The top trade association for child welfare organizations in New York announced a new leader last week. Kathleen Brady-Stepien will become president and CEO of the The Council of Family and Child Caring Agencies in early February, replacing the organization’s leader of 21 years, Jim Purcell.

She’ll be tasked with helping to steer her field through the second year of the COVID-19 pandemic, which her members say have contributed to an increase in food insecurity and domestic violence cases among their clients. She’ll also be a prominent voice shaping her field’s shift to adapt to new federal policies limiting funding for foster care group facilities that many of her organization’s members run.
In an interview, she said her focus this year will be on implementation of the sweeping 2018 federal reform law, the Family First Prevention Services Act, which opened up entitlement spending under the Social Security Act to prevention services for families for the first time, and limited federal spending on group homes and other residential options in foster care.
“The goal is to do more to invest on the front end in prevention and get more federal funding in the door for that. We are all really invested as a group of providers in doing more on the front end for families,” said Brady-Stepien, in an interview. “We are also committed to making sure our providers are also stable and well-supported throughout COVID. They have had an extraordinary experience with their staff being essential workers, working in particular to support the families of color who have been some of the hardest-hit by the pandemic.”
Expediting the time it takes to transfer youth out of foster care and back into permanent homes will be another top focus, she said.

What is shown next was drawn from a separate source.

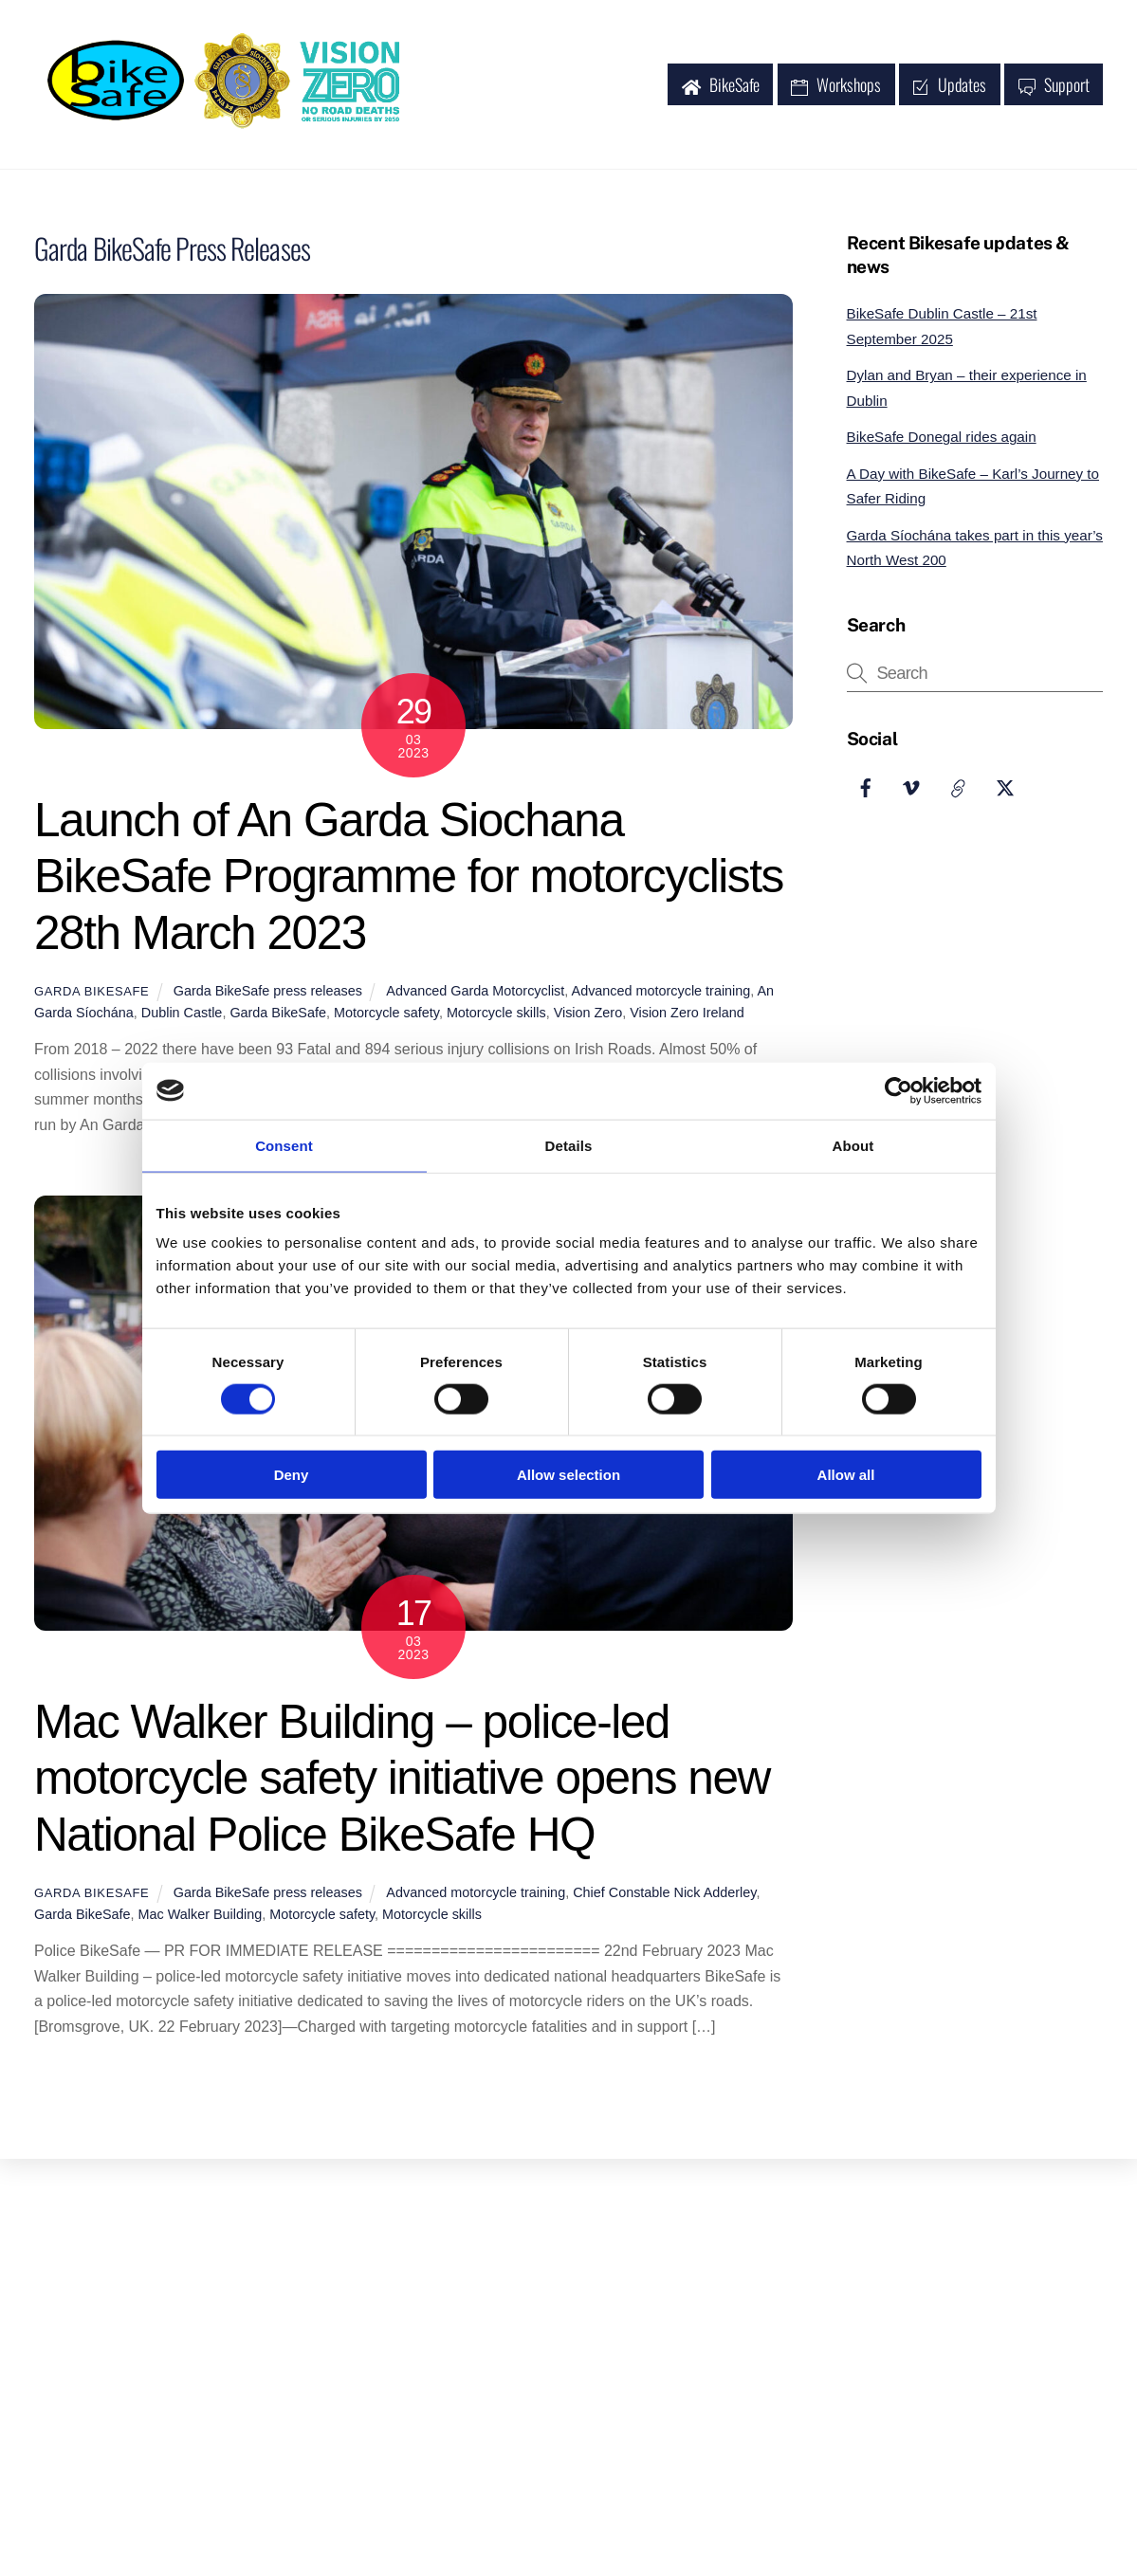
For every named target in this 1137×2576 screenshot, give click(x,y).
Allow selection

Brady-Stepien has been with the Council for nearly seven years, most recently as an advocate in the state capital on issues ranging from social services funding to policies for child welfare investigations. She’s made regular appearances in front of legislative committees in favor of boosting support for transition-age foster youth, and preserving New York’s unique funding stream for prevention services.
“The Board is confident that Kathleen brings the experience, strong relationships, and vision needed to lead COFCCA’s next chapter,” said Elizabeth McCarthy, CEO of the nonprofit Sheltering Arms and the Council’s board chair, in a statement.
The Council is a membership organization of more than 100 nonprofit organizations that includes some of the largest and oldest multi-services foster care organizations in the country and smaller community-based startups working on the frontlines of diverse, low-income communities.
She said that she’s paid close attention to the rising activist voices in child welfare, with growing calls in op-eds and protests the past year for dramatic reforms to a system that has long ensnared Black families at a disproportionate rate.
“We all need to advocate together and with our government partners to focus a lot more on the neglect side of things – the poverty issues that bring families to the attention of child welfare systems,” she said, pointing out that most of the allegations that come to the state central registry are about poverty, and disproportionately impact families of color.
“We all have a responsibility as a group of advocates to greatly reduce and hopefully eliminate child poverty.”